Phase Transitions, Distance Functions, and Implicit Neural Representations
This work addresses a key bottleneck in geometric deep learning and 3D vision by providing a unified training approach for INRs, though it is incremental as it builds on existing INR paradigms.
The paper tackles the problem of training Implicit Neural Representations (INRs) for surface reconstruction by proposing a loss function inspired by phase transitions, which learns a density converging to occupancy and its log transform to distance, leading to state-of-the-art reconstructions on a standard benchmark.
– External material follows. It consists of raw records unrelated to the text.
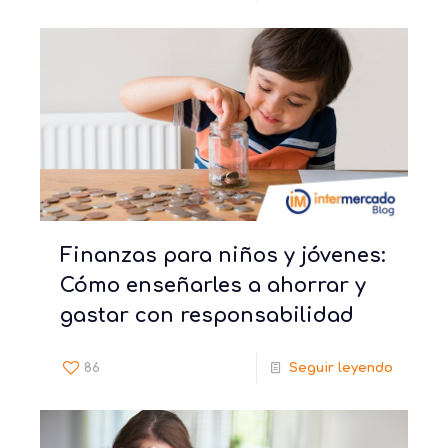
Finanzas para niños y jóvenes:
Cómo enseñarles a ahorrar y
gastar con responsabilidad
86
Seguir leyendo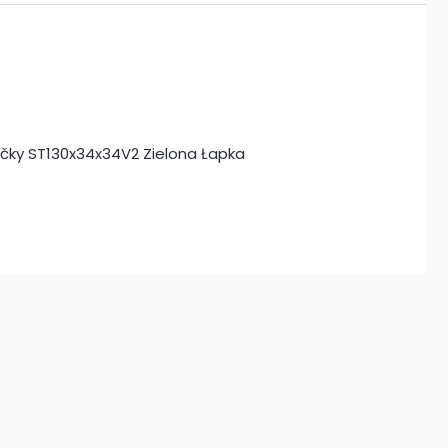
mačky ST130x34x34V2 Zielona Łapka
Representing surfaces as zero level sets of neural networks recently emerged as a powerful modeling paradigm, named Implicit Neural Representations (INRs), serving numerous downstream applications in geometric deep learning and 3D vision. Training INRs previously required choosing between occupancy and distance function representation and different losses with unknown limit behavior and/or bias. In this paper we draw inspiration from the theory of phase transitions of fluids and suggest a loss for training INRs that learns a density function that converges to a proper occupancy function, while its log transform converges to a distance function. Furthermore, we analyze the limit minimizer of this loss showing it satisfies the reconstruction constraints and has minimal surface perimeter, a desirable inductive bias for surface reconstruction. Training INRs with this new loss leads to state-of-the-art reconstructions on a standard benchmark.